One of the best spots in town for sashimi, dumplings, and marinated Wagyu cooked on a sizzling hot rock unveiled a soft serve operation known as Baiten. Whereas other spots in town obsess over inventive base flavors, Baiten sticks with a classic, mellow vanilla—and gets wild with the toppings instead. You'll find syrups ranging from black sesame to thick mango jelly, sundaes involving mochi and cookies, and iced hoji latte floats. We like to keep it simple with their matcha syrup, which is deeply bracing and counteracts the sweetness pretty perfectly.

At this Indian counter on Capitol Hill, you can eat delicious kathi rolls stuffed with things like fried aloo tikki or fresh crumbly paneer—as well as fries dipped in a fantastic green chutney. But afterwards, you should eat a cup of housemade soft serve. Their bases feature flavors like coconut cardamom or mango, and sometimes they’ll have special sundaes, like vanilla ice cream with hot fudge and roasted peanuts. It’s the best way to cool off after experiencing the happy heat of Spice Waala’s chicken tikka roll.

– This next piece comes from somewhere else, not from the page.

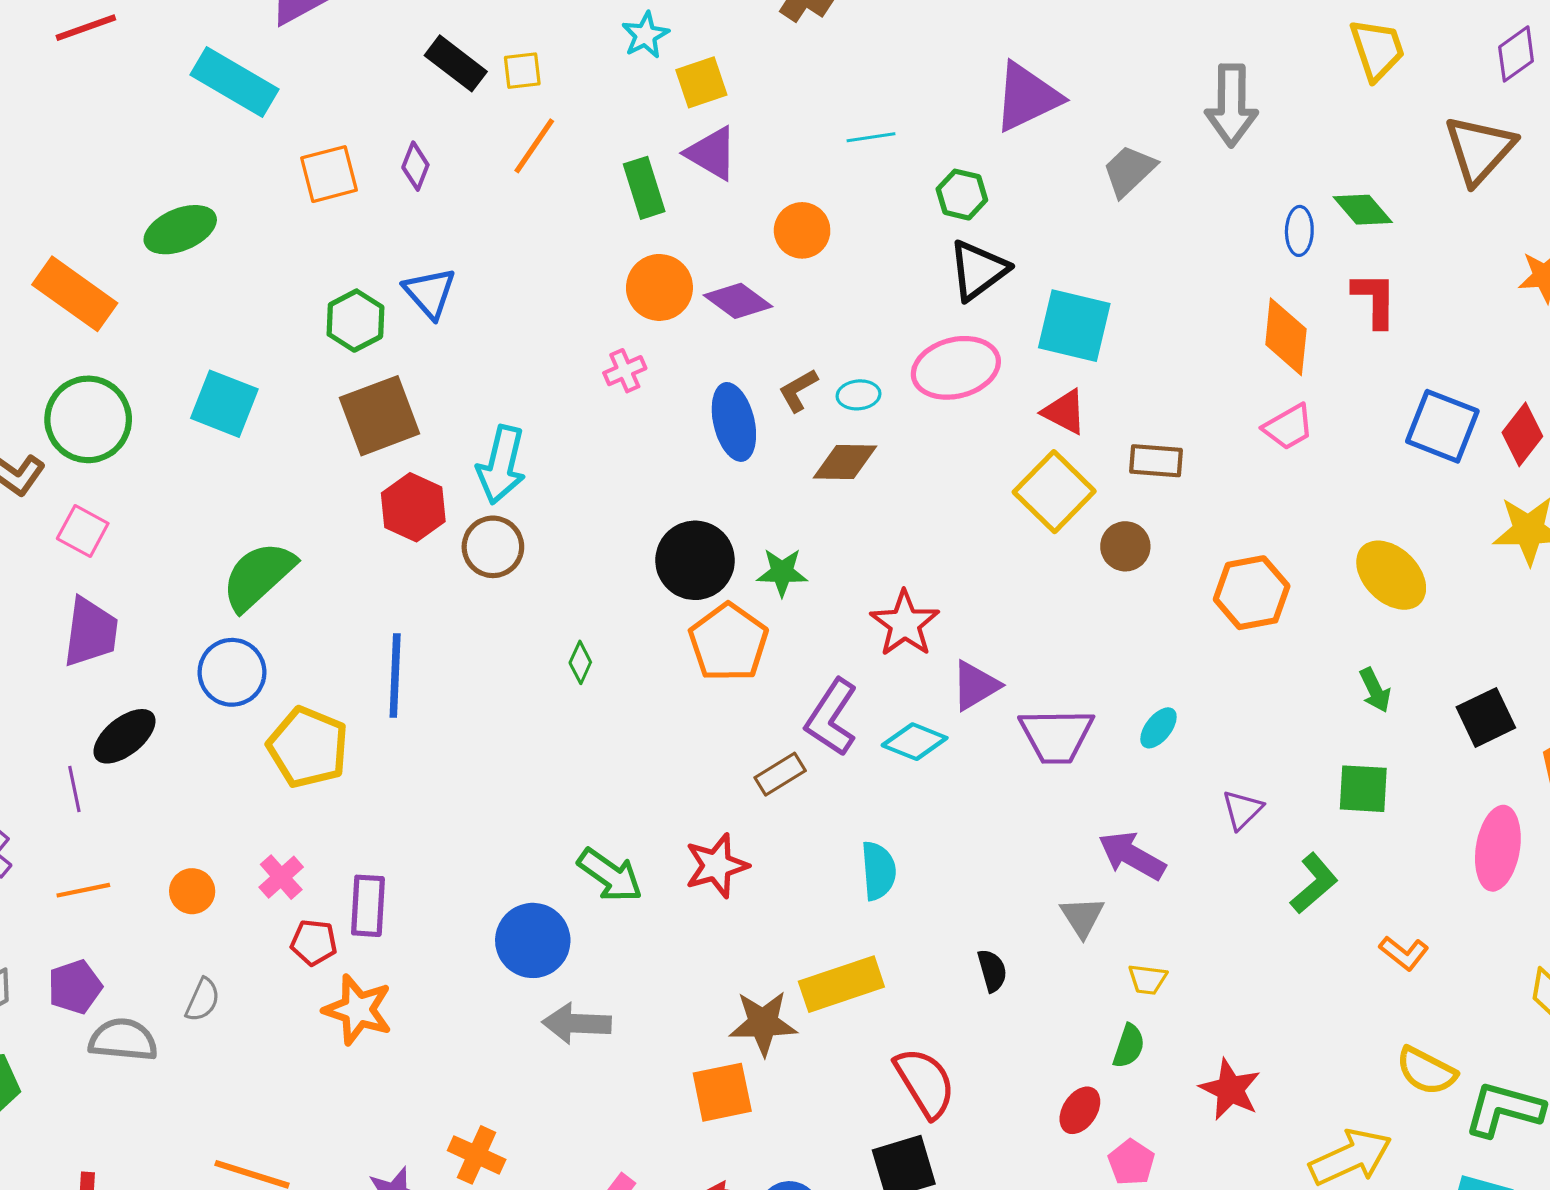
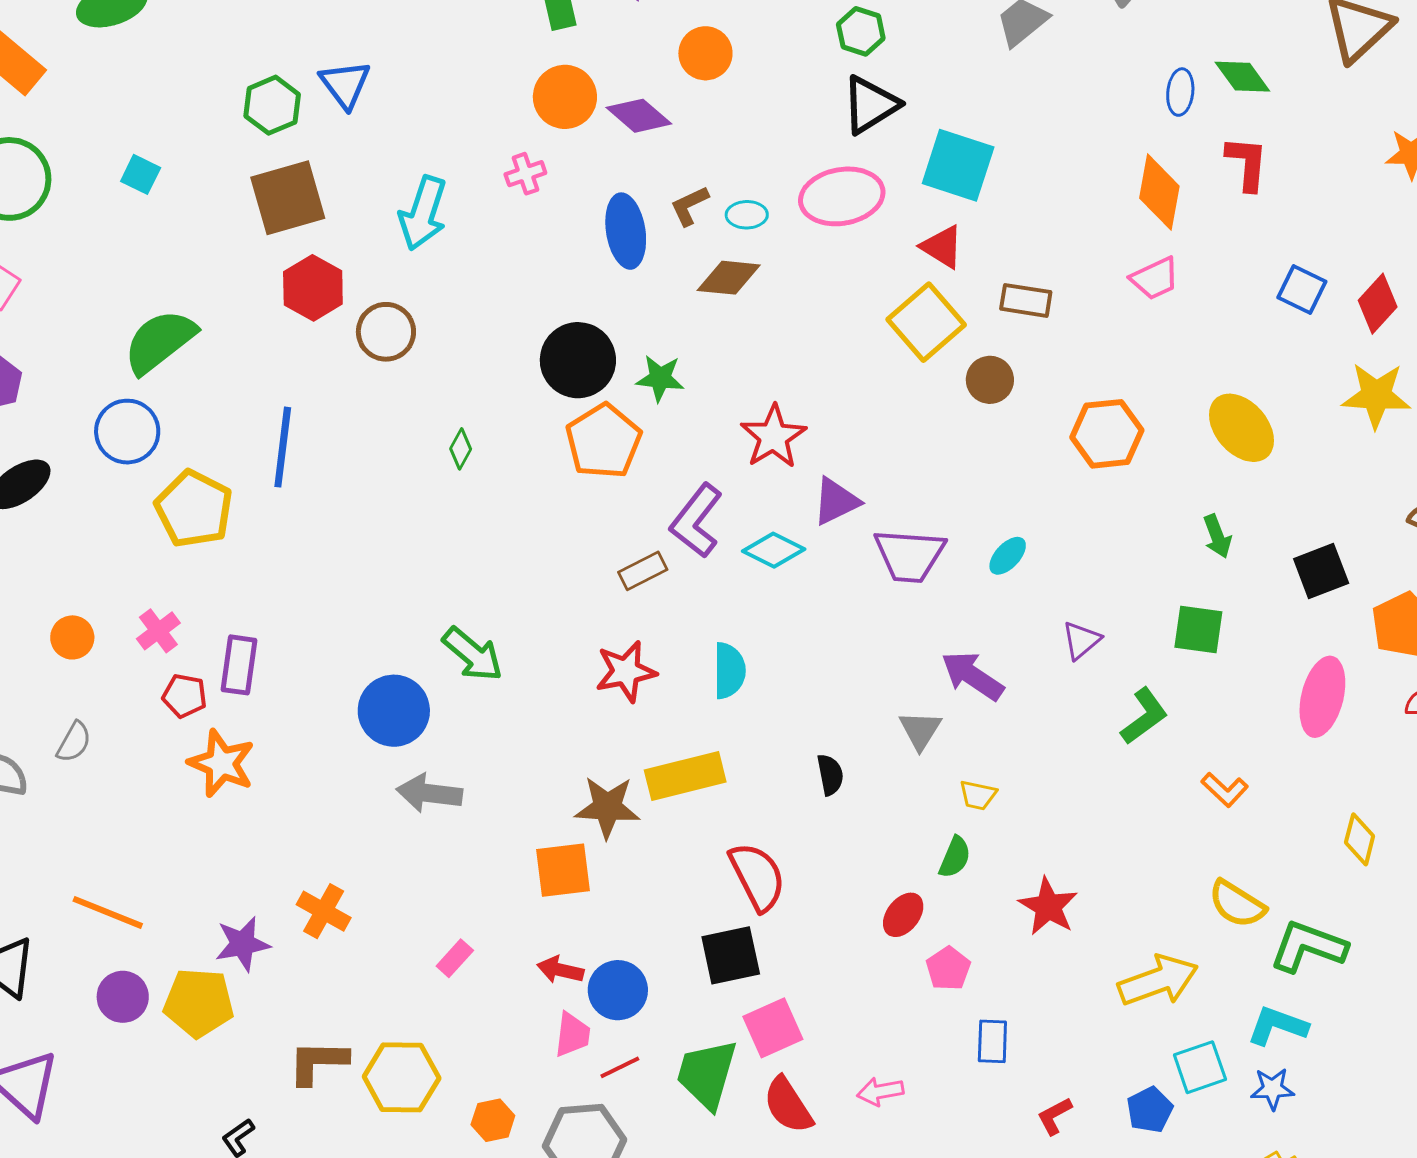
cyan square: (224, 404) -> (141, 174), size x0.6
blue square: (1442, 426) -> (1302, 290), size x0.7
cyan arrow: (501, 465) -> (423, 213), moved
red star: (717, 866) -> (626, 671), moved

Matcha Man used to be a pop-up, and while it sure was fun chasing them around the Puget Sound, it's even better to know that we can stop in their Georgetown shop anytime (well, during opening hours at least) for a freshly-griddled taiyaki with excellent matcha soft serve dispensed inside. The green tea ice cream is clearly the standout, but we'd use their cereal milk flavor in our morning Cornflakes every day if we could.

Nana's is another great option for matcha soft serve. It’s quite balanced—the bitterness of the green tea is toned down perfectly without being sickly sweet. We love it especially when swirled with vanilla and/or eaten with an entire slice of matcha pound cake shoved on top.

Here’s our constructive criticism of soft serve in Seattle—the portions are a little small for what you pay. However, that couldn’t be farther from the truth at King’s Deli, a corner convenience store in the Central District that serves ice cream among trays of fried chicken and jojos. For only $2, you get a massive cone of delicious, drippy vanilla or chocolate (we prefer the vanilla here). On a hot day when you need to cool off, scrape together a few quarters and go to King’s for some sweet, momentary bliss.

Enjoying a huge cup of Atulea's soft serve is like eating a frozen cloud—it's the lightest and fluffiest of any of the options on this guide. And while the flavors rotate at this Capitol Hill tea cafe, the typical matcha and blue butterfly pea-stained mint is a fantastic combination. A swirl of them both is equal parts creamy and refreshing, complete with grassy matcha balanced by a subtle minty zing.

The day that Drip Tea ran out of vanilla soft serve for a Tiger Boba sundae was the best day of our lives, as we were then forced to have it with their ube soft serve instead. We’ll always order it with ube from now on, because the earthy purple sweet potato combined with a brown sugar syrup drizzle and chewy tapioca pearls could totally beat up a hot fudge sundae in a street fight.

Pick Quick's soft serve is creamy, not too sweet, and cement-thick. That’s totally a good thing—it stands up to chocolate dips, warm caramel, and/or a cup of fizzy root beer. This stuff is an ideal third wheel to a double cheeseburger and hand-cut fries, and more importantly, will not melt too much while you eat those other things.